>>>
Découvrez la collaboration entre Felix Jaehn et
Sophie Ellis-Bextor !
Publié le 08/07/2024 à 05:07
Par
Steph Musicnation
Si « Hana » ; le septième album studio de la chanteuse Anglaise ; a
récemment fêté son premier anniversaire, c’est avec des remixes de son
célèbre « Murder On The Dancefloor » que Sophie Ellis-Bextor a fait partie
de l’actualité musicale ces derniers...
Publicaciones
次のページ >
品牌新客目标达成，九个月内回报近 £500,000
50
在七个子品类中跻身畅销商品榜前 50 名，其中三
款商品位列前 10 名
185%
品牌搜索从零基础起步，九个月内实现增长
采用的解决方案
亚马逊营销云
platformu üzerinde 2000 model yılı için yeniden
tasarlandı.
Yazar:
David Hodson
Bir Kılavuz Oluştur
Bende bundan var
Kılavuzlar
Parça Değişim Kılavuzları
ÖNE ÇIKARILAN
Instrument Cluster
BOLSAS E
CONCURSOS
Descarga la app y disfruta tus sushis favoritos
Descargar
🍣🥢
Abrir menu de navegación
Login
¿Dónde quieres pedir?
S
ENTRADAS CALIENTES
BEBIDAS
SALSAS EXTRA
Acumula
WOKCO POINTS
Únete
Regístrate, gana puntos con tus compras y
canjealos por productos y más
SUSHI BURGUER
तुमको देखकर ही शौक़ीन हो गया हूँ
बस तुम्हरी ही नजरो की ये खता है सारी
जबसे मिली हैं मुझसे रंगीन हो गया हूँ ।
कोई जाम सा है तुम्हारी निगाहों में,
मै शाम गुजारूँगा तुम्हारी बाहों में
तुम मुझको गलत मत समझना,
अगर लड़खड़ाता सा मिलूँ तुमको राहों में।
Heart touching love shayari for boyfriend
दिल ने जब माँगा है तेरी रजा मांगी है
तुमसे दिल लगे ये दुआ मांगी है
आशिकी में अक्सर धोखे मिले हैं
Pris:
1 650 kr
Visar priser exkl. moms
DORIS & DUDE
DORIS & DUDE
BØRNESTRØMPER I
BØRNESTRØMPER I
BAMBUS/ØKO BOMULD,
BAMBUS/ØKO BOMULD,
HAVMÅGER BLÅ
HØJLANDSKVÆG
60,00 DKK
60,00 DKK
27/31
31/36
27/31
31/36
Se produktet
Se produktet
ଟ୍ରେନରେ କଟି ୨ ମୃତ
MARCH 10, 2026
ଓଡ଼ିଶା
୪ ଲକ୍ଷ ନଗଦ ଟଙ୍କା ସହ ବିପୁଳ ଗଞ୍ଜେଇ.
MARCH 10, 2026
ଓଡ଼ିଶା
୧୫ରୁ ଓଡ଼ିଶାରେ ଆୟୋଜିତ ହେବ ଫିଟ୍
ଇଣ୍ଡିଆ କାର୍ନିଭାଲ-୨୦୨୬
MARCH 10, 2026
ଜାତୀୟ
<<<
>>>
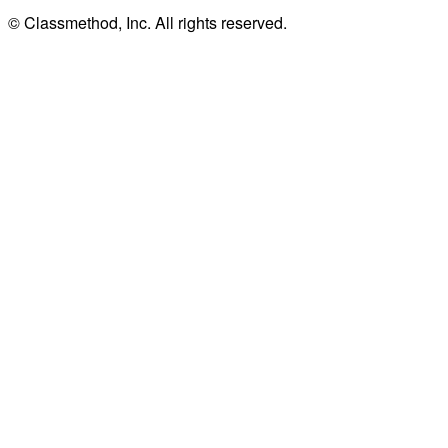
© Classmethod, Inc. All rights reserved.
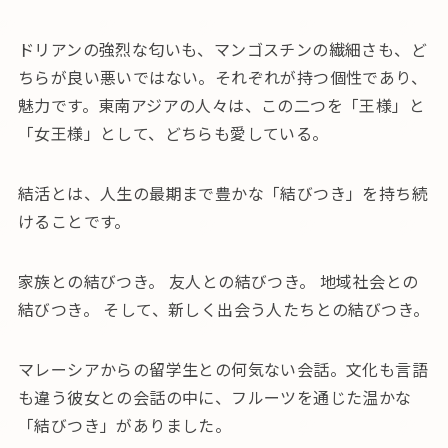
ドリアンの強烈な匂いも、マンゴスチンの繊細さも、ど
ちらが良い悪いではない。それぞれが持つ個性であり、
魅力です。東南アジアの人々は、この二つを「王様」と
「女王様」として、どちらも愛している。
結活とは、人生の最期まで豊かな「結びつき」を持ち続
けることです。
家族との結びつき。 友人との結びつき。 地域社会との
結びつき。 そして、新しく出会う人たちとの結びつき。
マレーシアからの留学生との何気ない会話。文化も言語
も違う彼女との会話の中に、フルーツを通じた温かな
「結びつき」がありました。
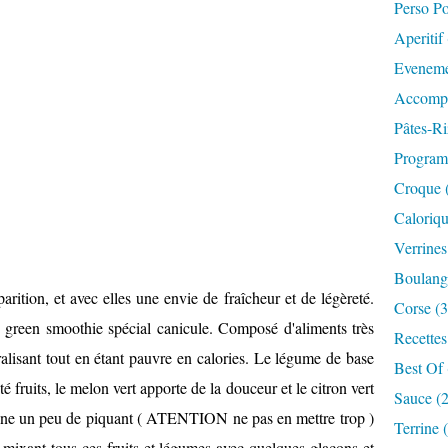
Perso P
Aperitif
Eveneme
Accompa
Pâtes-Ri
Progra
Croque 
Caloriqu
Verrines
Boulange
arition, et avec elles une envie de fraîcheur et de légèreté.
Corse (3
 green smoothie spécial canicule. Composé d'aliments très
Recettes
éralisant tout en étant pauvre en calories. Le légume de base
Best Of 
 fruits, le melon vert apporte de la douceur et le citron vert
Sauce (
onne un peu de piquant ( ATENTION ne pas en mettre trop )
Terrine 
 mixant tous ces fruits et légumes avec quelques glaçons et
<<<
>>>
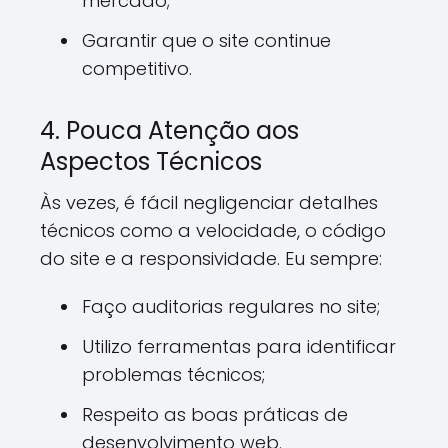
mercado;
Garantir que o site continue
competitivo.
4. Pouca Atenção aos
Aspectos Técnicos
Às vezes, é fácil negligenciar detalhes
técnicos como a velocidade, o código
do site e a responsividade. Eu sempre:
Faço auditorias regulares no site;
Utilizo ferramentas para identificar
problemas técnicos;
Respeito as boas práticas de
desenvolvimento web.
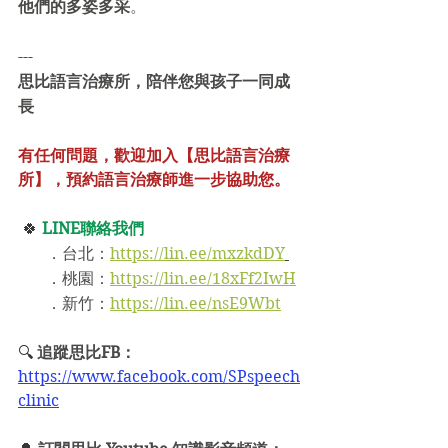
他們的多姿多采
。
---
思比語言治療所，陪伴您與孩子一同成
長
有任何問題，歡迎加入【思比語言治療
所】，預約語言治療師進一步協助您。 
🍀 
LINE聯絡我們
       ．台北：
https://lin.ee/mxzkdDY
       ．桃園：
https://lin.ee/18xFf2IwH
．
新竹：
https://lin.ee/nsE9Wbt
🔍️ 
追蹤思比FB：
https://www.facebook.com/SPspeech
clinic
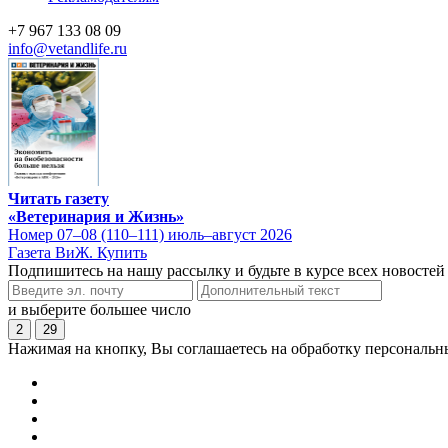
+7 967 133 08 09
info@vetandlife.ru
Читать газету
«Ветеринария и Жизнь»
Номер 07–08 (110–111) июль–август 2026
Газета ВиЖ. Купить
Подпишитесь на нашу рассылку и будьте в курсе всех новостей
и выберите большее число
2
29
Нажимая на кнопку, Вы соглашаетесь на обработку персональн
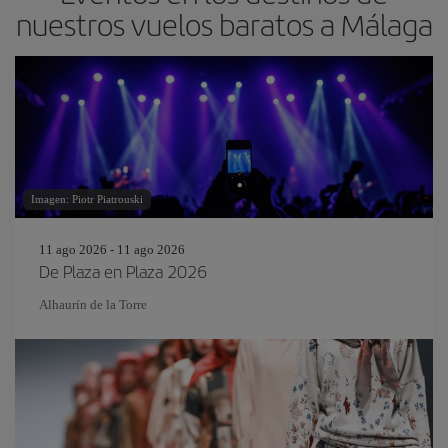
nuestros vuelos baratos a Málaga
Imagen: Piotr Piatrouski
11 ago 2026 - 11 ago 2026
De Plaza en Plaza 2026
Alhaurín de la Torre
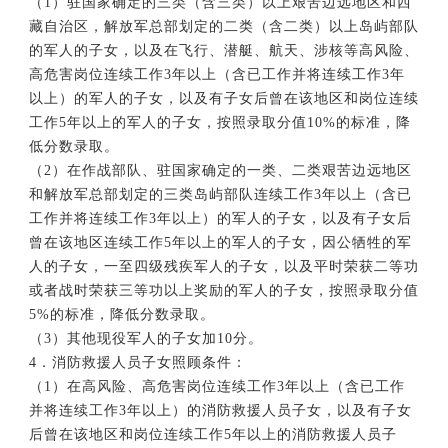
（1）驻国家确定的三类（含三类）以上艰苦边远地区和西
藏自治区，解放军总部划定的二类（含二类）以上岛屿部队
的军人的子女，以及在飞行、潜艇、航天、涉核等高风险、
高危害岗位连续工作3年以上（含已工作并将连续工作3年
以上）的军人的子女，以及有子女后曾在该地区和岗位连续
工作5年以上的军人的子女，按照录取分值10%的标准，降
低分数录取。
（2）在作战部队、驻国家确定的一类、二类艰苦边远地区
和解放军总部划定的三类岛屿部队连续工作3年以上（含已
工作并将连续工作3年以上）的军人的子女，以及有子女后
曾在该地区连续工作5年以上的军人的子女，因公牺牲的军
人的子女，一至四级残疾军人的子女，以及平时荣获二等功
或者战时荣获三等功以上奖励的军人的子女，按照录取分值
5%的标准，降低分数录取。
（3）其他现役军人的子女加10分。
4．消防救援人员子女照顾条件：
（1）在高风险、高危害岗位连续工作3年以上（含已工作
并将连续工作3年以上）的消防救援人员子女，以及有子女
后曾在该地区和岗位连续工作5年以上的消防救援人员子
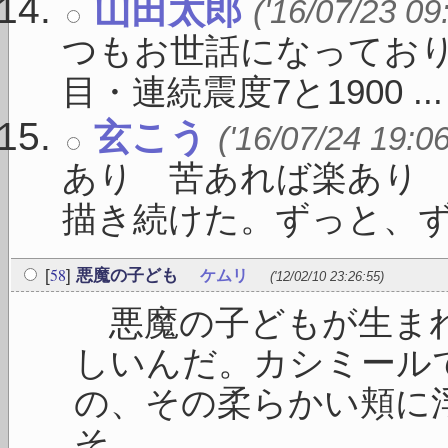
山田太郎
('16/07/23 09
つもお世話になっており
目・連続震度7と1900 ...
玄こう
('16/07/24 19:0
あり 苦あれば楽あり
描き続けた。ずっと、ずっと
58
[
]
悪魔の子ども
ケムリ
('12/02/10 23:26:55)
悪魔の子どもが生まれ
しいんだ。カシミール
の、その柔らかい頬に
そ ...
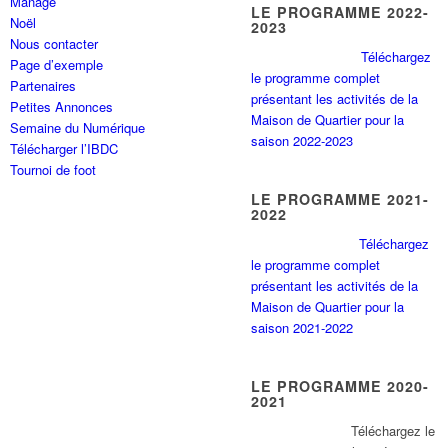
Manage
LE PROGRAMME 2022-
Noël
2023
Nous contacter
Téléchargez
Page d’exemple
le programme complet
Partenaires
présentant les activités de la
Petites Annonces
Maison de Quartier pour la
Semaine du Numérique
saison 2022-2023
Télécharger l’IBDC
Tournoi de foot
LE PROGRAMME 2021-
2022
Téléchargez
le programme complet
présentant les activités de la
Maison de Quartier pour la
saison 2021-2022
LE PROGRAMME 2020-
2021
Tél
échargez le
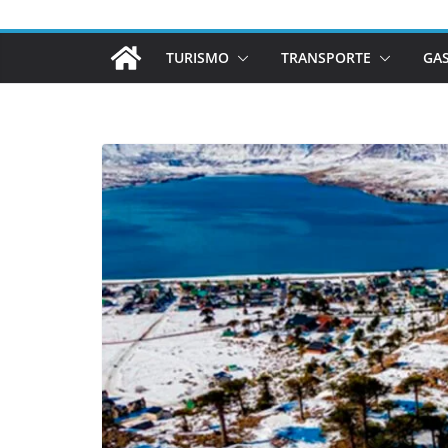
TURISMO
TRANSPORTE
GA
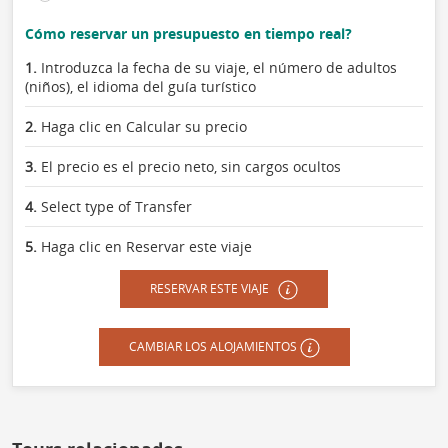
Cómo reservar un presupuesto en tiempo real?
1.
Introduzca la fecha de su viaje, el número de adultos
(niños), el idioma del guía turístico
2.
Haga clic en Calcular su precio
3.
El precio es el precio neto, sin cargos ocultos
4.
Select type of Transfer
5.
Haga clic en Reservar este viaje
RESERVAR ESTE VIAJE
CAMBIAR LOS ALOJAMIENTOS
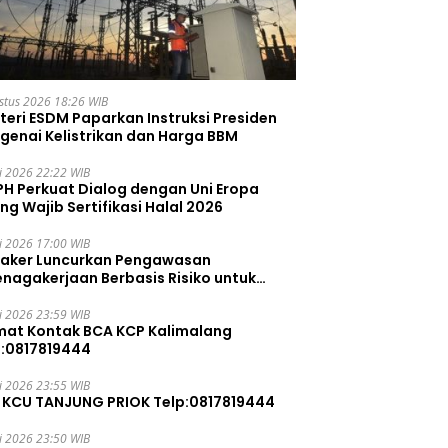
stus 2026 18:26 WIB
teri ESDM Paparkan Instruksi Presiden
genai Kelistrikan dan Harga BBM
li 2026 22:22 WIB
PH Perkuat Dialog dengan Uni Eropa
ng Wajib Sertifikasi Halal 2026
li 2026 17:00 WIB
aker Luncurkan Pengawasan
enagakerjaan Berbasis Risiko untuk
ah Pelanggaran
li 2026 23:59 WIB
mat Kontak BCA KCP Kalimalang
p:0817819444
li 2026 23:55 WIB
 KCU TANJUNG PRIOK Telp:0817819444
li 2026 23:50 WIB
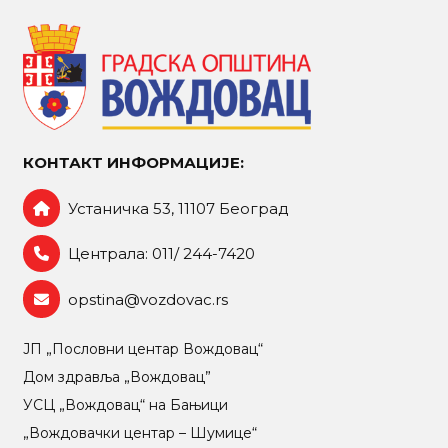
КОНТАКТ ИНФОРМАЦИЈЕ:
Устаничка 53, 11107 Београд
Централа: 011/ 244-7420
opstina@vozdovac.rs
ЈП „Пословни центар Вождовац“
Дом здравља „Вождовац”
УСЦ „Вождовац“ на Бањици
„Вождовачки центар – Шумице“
<<<
YOUR TASK: From the records above, reproduce exactly the lines from the one with "Découvrez la collaboration" to the one with "récemment fêté son", both included, and no others.

RESPONSE TO THIS TASK:
Découvrez la collaboration entre Felix Jaehn et
Sophie Ellis-Bextor !
Publié le 08/07/2024 à 05:07
Par
Steph Musicnation
Si « Hana » ; le septième album studio de la chanteuse Anglaise ; a
récemment fêté son premier anniversaire, c’est avec des remixes de son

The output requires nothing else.